I find it the easiest exercise to do on fast days as well, as the walk can be as simple as walking around the block near your home so if you are feeling a bit hungry/faint, you are never far from home. It also helps take my mind off feeling hungry – when I walk, I tend to sort things out in my mind – thinking through things I want to do, how that day has gone etc – as well as taking the time to just look around me – which keeps me occupied. Strange as it may sound, looking up helps too – if I am walking up in town in London, I look up at the various buildings which gives me a different perspective on my walk.
If I need to make a relatively local journey I always look up the route on http://walkit.com/ to see how long it would take to walk instead of bus/tube.

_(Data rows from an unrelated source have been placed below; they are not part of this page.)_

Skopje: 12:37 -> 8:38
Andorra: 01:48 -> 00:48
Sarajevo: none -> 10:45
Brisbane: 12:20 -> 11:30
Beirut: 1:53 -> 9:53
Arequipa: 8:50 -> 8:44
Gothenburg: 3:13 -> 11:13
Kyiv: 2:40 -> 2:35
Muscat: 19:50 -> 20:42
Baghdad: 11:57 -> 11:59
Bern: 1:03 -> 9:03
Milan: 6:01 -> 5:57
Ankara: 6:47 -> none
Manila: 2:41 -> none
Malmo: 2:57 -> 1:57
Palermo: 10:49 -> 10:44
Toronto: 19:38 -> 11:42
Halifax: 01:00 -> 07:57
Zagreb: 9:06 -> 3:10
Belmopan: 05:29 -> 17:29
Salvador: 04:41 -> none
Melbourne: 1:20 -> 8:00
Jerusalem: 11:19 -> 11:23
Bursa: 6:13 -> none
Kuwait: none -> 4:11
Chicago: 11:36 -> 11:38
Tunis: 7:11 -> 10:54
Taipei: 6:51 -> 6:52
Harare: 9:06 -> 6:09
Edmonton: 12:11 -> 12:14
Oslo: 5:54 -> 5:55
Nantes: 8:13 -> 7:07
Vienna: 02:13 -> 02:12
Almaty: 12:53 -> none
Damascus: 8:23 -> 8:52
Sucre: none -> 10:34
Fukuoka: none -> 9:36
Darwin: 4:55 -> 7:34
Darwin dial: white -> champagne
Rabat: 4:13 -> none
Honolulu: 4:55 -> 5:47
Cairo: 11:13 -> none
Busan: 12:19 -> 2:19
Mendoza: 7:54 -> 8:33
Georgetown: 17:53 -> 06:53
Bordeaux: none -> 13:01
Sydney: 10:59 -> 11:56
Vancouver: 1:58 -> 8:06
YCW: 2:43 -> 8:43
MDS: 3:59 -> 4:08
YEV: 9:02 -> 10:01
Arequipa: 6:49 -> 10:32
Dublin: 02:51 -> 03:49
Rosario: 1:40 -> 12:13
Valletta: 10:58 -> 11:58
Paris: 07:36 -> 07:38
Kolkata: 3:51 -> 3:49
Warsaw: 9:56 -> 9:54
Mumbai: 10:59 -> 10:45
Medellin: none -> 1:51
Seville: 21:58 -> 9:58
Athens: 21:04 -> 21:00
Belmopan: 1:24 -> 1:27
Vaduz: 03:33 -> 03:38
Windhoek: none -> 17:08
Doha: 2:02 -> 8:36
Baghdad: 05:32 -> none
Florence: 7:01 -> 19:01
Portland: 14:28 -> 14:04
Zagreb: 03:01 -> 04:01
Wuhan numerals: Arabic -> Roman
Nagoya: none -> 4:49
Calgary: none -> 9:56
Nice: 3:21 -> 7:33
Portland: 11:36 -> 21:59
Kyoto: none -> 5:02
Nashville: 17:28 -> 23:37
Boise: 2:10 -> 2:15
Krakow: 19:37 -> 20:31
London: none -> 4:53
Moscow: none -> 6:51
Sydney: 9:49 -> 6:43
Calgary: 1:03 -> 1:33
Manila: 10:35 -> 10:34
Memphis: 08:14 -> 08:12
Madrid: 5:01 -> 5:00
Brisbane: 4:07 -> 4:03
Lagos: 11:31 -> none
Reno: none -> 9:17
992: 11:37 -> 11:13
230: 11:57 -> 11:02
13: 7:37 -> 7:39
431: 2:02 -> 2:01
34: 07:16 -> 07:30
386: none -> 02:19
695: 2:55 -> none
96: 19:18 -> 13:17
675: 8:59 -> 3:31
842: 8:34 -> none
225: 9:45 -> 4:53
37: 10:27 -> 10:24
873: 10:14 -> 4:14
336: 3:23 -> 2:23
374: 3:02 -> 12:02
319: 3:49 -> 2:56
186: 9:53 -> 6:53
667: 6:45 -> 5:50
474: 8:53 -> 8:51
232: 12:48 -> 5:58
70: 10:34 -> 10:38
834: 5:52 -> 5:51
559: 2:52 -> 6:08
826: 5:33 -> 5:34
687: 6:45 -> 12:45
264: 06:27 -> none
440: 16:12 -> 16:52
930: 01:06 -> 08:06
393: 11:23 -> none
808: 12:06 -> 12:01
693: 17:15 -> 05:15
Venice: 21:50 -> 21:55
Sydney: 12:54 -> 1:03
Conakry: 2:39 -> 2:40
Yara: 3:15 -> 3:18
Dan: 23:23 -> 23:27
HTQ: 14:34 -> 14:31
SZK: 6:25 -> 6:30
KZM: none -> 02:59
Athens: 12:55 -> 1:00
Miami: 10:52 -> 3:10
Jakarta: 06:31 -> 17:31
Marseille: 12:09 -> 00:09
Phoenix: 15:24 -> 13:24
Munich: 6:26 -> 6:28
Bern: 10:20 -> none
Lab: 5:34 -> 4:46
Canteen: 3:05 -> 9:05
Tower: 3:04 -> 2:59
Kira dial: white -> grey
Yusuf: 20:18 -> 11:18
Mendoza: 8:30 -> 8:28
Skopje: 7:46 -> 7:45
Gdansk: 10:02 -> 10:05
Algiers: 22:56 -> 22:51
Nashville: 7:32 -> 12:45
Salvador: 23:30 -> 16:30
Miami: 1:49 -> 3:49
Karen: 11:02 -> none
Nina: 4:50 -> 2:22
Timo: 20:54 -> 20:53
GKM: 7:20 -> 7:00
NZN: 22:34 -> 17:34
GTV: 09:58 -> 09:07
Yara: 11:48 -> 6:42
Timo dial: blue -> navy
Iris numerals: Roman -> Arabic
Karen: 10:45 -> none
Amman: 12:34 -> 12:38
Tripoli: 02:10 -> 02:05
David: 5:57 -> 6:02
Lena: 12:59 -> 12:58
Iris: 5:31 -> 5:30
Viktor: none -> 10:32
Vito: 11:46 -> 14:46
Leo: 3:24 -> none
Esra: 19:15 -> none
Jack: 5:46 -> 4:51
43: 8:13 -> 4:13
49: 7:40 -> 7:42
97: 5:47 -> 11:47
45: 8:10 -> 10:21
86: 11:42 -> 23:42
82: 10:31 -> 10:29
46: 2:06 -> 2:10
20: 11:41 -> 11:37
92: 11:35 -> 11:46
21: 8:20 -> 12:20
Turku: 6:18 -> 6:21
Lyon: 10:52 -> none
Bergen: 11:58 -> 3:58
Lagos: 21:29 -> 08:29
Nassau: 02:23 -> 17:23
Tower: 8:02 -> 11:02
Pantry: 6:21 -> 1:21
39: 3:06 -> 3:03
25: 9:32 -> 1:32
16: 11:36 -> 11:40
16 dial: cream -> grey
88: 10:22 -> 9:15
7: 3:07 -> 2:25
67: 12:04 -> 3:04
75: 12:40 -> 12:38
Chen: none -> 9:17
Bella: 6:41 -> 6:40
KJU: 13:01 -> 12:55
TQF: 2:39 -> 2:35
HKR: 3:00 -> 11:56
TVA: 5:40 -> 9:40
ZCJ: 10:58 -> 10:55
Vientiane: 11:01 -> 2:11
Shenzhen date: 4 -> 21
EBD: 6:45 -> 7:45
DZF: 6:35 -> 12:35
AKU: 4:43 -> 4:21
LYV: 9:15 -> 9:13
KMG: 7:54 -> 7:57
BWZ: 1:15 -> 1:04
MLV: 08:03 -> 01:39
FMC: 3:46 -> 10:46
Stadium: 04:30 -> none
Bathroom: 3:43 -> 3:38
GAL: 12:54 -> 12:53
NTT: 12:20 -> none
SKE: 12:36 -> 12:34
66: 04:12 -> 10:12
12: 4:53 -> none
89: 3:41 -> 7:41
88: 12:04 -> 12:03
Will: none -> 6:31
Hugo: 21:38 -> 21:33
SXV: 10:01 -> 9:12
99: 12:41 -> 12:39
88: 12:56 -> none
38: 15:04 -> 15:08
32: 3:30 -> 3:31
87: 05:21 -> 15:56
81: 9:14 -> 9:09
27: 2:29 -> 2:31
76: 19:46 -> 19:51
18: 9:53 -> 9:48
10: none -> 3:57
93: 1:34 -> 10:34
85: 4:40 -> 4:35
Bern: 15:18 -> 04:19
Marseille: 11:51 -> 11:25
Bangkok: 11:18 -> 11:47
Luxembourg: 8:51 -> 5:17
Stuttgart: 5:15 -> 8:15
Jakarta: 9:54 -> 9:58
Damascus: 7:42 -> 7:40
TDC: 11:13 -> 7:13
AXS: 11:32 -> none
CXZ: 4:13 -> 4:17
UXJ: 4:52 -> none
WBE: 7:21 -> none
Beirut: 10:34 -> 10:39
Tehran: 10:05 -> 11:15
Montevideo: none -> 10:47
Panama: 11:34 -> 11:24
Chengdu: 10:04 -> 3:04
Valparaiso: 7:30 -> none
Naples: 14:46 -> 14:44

Often it’s feasible to walk instead. I walk part way to work as well – bus the first part then walk – saves me some money and gives me some breathing space at the start of the day. I also sometimes meet friends in the local park and walk and talk with a coffee to go, instead of sitting in a cafe.
Walking 10k steps a day is good, but for me just knowing I do my 3 walks a day for 30 mins each, is an easier option to track.
Fasting has really changed things for me – like others on this site – it is the easiest, most straightforward way of gaining improved health and losing weight. Tough at first but easier as you go on.